Argument

1989: The Lost Year

For Gorbachev and Bush Sr., it was 12 months of missed opportunities. The first in an FP series, 20 years after the fall of the Berlin Wall.

Twenty years after the Berlin Wall came down, the end of the Cold War still inspires euphoria and triumphalism in the West. But even as we lift toasts once again to the victory of 1989, we should re-examine that momentous year. Documents, memoirs, and other evidence that have come to light suggest that for relations between the United States and the Soviet Union, it was also a time of missed opportunity.

The fall of the wall was a European earthquake, but in Washington and Moscow, miscommunication and suspicion meant the leaders were badly out of sync. While Soviet leader Mikhail Gorbachev was eager to move on cutting nuclear arsenals, President George H.W. Bush was cautious and uncertain, and a promising moment slipped away.

It is always easier to identify a pivotal year in retrospect than as you are living through it. When he became president in 1989, after eight years as vice president, Bush was devoted to the ideals of prudence and good stewardship in public service. He and others in the Republican party, conditioned by their Cold War experience, did not see how quickly the world was changing around them. They remained wary of Gorbachev. By year's end, when the unexpected happened and the gates of the Berlin Wall were flung open, Bush faced pressures made even more intense by his early hesitation.

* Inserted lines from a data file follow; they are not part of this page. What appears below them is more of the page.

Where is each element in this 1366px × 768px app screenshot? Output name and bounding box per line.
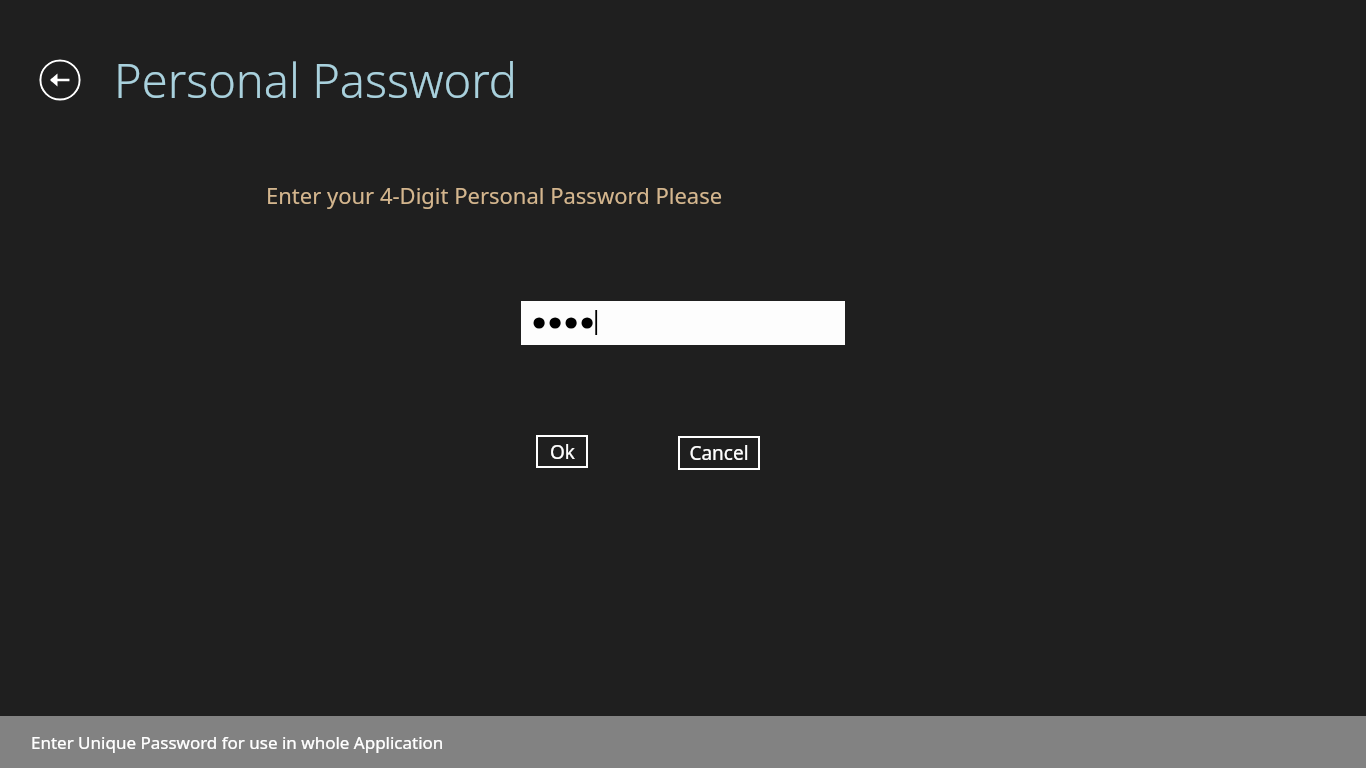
staticText: Enter Unique Password for use in whole A… [31, 731, 444, 754]
staticText: Ok [550, 439, 575, 465]
staticText: Cancel [689, 440, 749, 466]
staticText: Personal Password [114, 48, 518, 112]
button[interactable]: Password entry field [521, 301, 845, 345]
button[interactable]: Ok [536, 435, 588, 468]
button[interactable]: Back [39, 59, 81, 101]
staticText: Enter your 4-Digit Personal Password Ple… [266, 180, 723, 210]
button[interactable]: Cancel [678, 436, 760, 470]
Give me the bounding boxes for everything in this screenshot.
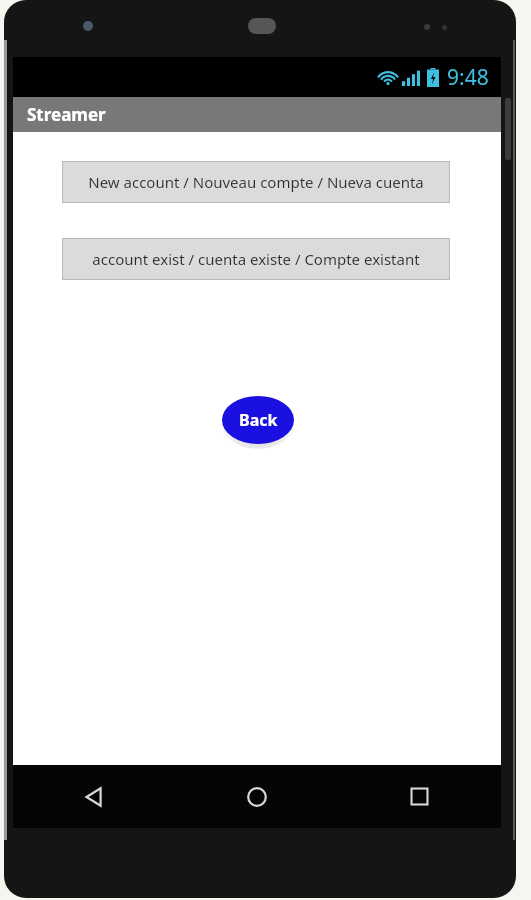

On Dec. 7, 1988, just weeks after Bush was elected and before he took office, Gorbachev made a stunning announcement at the United Nations: the pullback of 500,000 troops from Europe. It was a profound break from the past to make such a sizable one-sided withdrawal. Gorbachev said the Soviet Union would no longer hold the countries of Eastern Europe in its grip, another breathtaking change in approach. "Freedom of choice is a universal principle," he said. "It knows no exceptions."

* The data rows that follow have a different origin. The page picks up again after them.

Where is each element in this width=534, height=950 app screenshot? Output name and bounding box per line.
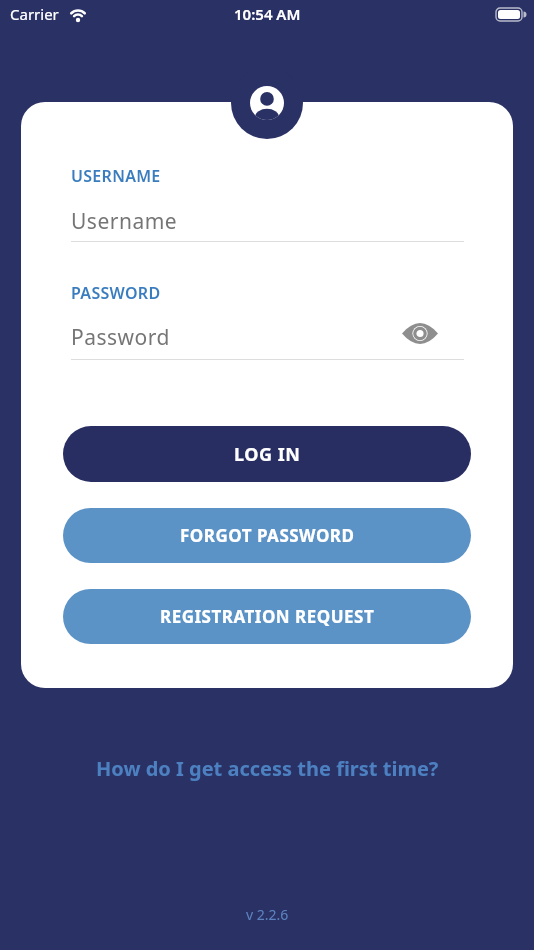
staticText: PASSWORD: [71, 282, 161, 304]
staticText: FORGOT PASSWORD: [180, 524, 355, 547]
button[interactable]: How do I get access the first time?: [0, 755, 534, 782]
staticText: Carrier: [10, 4, 59, 24]
staticText: v 2.2.6: [246, 905, 289, 924]
staticText: Password: [71, 323, 170, 352]
staticText: USERNAME: [71, 165, 161, 187]
staticText: 10:54 AM: [234, 4, 301, 24]
button[interactable]: REGISTRATION REQUEST: [63, 589, 471, 644]
button[interactable]: FORGOT PASSWORD: [63, 508, 471, 563]
button[interactable]: [398, 319, 442, 347]
button[interactable]: LOG IN: [63, 426, 471, 482]
staticText: Username: [71, 207, 178, 236]
staticText: How do I get access the first time?: [96, 755, 439, 782]
staticText: REGISTRATION REQUEST: [160, 605, 375, 628]
staticText: LOG IN: [234, 442, 301, 467]
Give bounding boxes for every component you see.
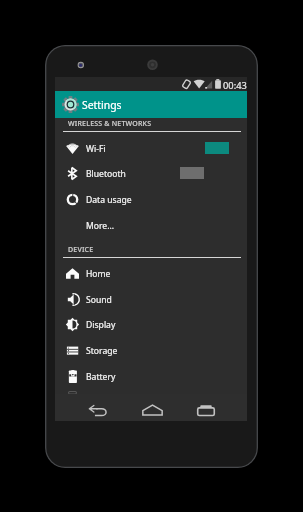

After the speech Gorbachev met with President Ronald Reagan and Bush at Governors Island. Reagan, in the twilight hours of his presidency, was ebullient, but he did not discuss Gorbachev's remarkable speech in any detail, and they parted without having realized their goal of reducing the arsenals of long-range nuclear weapons. The hope for a 50 percent cut was bogged down in negotiations.

Bush was low-key, and Gorbachev sensed his hesitation. "We should take into account that Bush is a very cautious politician," Gorbachev told the Politburo. Two days after Bush's inauguration in January 1989, Bush's national security advisor, Brent Scowcroft, said, "I think the Cold War is not over."

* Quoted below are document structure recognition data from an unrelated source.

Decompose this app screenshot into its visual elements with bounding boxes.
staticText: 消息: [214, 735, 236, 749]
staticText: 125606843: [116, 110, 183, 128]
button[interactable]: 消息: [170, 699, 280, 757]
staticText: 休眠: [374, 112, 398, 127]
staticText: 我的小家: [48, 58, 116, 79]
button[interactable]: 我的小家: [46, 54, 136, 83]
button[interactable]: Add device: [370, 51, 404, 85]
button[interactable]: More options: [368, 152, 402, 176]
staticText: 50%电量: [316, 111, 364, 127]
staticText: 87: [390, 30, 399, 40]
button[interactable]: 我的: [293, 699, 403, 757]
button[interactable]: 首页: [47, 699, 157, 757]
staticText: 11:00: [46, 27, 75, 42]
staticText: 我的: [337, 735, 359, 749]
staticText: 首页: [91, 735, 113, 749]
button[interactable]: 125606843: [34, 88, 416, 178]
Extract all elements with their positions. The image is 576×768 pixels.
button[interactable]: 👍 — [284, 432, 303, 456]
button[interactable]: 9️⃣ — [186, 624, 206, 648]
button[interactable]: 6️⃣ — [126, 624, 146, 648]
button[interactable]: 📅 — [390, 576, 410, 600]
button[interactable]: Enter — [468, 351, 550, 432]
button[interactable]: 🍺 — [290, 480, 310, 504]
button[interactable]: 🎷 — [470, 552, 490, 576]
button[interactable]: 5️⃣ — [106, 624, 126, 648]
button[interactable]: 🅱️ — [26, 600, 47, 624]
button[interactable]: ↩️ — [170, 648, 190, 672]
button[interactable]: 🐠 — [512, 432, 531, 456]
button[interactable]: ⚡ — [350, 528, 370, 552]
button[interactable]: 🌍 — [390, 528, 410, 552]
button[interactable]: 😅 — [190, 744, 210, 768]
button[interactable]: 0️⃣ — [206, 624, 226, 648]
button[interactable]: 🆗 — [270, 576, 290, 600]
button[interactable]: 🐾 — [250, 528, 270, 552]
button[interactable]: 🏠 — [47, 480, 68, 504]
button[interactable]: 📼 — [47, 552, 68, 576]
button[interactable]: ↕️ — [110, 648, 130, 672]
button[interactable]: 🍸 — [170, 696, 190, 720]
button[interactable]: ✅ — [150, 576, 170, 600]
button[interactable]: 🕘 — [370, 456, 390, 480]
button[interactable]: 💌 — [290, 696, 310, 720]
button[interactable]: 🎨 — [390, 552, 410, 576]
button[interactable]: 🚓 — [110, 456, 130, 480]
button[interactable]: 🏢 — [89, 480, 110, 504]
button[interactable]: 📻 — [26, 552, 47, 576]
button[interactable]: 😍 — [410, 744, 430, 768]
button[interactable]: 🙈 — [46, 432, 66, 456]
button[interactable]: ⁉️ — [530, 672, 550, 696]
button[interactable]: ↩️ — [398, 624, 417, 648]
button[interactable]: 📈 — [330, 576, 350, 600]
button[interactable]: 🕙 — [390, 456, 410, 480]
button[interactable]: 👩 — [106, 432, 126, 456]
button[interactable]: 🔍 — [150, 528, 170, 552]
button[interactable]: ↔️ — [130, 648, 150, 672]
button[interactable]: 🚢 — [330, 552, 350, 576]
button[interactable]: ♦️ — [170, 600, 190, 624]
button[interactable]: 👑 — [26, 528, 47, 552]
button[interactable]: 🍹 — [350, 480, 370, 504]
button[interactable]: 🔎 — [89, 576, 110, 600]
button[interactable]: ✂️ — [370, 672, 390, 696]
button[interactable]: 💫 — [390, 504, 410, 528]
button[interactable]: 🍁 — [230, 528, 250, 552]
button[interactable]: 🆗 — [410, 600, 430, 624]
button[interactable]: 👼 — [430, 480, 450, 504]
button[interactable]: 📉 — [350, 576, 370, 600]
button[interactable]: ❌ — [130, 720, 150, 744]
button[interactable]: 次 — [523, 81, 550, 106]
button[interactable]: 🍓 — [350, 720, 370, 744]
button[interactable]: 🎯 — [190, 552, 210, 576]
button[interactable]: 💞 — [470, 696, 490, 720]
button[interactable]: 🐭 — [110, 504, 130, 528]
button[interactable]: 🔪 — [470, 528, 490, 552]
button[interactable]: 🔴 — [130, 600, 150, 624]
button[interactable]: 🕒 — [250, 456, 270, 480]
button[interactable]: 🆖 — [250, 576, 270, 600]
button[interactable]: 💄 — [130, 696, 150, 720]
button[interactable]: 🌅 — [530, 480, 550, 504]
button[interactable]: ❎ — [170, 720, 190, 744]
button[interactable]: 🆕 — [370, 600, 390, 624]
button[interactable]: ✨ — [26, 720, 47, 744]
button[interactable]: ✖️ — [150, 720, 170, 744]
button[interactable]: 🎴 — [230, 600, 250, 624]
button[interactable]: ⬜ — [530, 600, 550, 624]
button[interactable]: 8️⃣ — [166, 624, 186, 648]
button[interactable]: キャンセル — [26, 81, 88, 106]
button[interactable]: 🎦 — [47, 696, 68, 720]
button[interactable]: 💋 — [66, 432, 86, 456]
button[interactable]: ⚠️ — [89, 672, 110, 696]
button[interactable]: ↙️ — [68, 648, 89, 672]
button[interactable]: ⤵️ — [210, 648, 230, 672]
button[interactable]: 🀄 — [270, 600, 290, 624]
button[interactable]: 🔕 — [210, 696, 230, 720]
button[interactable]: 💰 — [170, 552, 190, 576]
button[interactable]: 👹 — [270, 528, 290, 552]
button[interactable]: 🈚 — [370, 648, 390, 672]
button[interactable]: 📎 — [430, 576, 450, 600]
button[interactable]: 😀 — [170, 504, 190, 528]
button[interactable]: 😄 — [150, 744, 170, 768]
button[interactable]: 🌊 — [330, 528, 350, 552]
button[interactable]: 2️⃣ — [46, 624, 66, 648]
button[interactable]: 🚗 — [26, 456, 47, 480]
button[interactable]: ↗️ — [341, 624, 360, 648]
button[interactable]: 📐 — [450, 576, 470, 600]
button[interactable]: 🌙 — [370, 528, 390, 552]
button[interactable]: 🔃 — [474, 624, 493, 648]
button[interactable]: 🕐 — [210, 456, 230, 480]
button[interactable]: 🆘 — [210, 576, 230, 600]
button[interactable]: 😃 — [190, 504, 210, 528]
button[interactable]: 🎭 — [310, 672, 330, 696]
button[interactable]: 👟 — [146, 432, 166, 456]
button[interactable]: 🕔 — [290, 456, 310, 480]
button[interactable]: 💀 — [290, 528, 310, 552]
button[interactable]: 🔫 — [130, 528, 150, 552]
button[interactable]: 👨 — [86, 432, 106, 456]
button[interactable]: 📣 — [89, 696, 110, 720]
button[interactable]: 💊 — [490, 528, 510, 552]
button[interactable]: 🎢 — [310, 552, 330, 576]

Bush ordered a series of foreign-policy reviews, including one on the Soviet Union. "In the end what we received was mush," Secretary of State James A. Baker later recalled. Throughout the spring, the new administration made public statements suggesting that Gorbachev's dynamism was a competitive threat, rather than an opportunity. "I'll be darned if Mr. Gorbachev should dominate world public opinion forever," Bush wrote to a friend March 13 of that year. Bush finally decided on a policy to "test" Gorbachev's intentions, issue by issue, which was in keeping with his characteristic prudence but way behind the curve. The pause of early 1989 was a mistake.

Gorbachev was, in fact, at the zenith of his powers. It would have been an ideal time to seize the initiative to lock in the 50 percent cut in strategic weapons or make cuts in tactical nuclear weapons. A 10-page Kremlin work plan for arms control and defense issues for the year, which I obtained, included dozens of instructions and tight deadlines, including for reductions in tactical nuclear weapons and chemical arms. Another draft five-page instruction laid out the rationale for dramatic Soviet weapons cuts and conversion to civilian needs.

As Bush dithered, the window of opportunity in Moscow began to close. Gorbachev's power waned. The forces of freedom and openness he had unleashed began to overtake him. An election for a new Soviet legislature, the Congress of People's Deputies, the first relatively free election since the Bolshevik Revolution, was held on March 26. The Communist Party took a shellacking, and there was open and trenchant criticism of the authorities when the new chamber met for the first time in May and June.

In China, Gorbachev's visit in May brought the student protests for democracy in Tiananmen Square to a new level of intensity. They were suppressed by the June 4 massacre a few weeks later. Across Eastern Europe, ferment spread, especially in Hungary and Poland, where the Solidarity movement came out from the underground and won in parliamentary elections. On July 7, Gorbachev affirmed to leaders of the Warsaw Pact that the Soviet Union would not intervene to stop the juggernaut, and they were free to go their own way.

Anatoly Chernyaev, Gorbachev's aide, captured the mood in his diary, writing that socialism in Eastern Europe is "disappearing," the planned economy "is living its last days," ideology "doesn't exist anymore," the Soviet empire "is falling apart," the Communist Party "is in disarray" and "chaos is breaking out." Chernyaev called 1989 "The Lost Year."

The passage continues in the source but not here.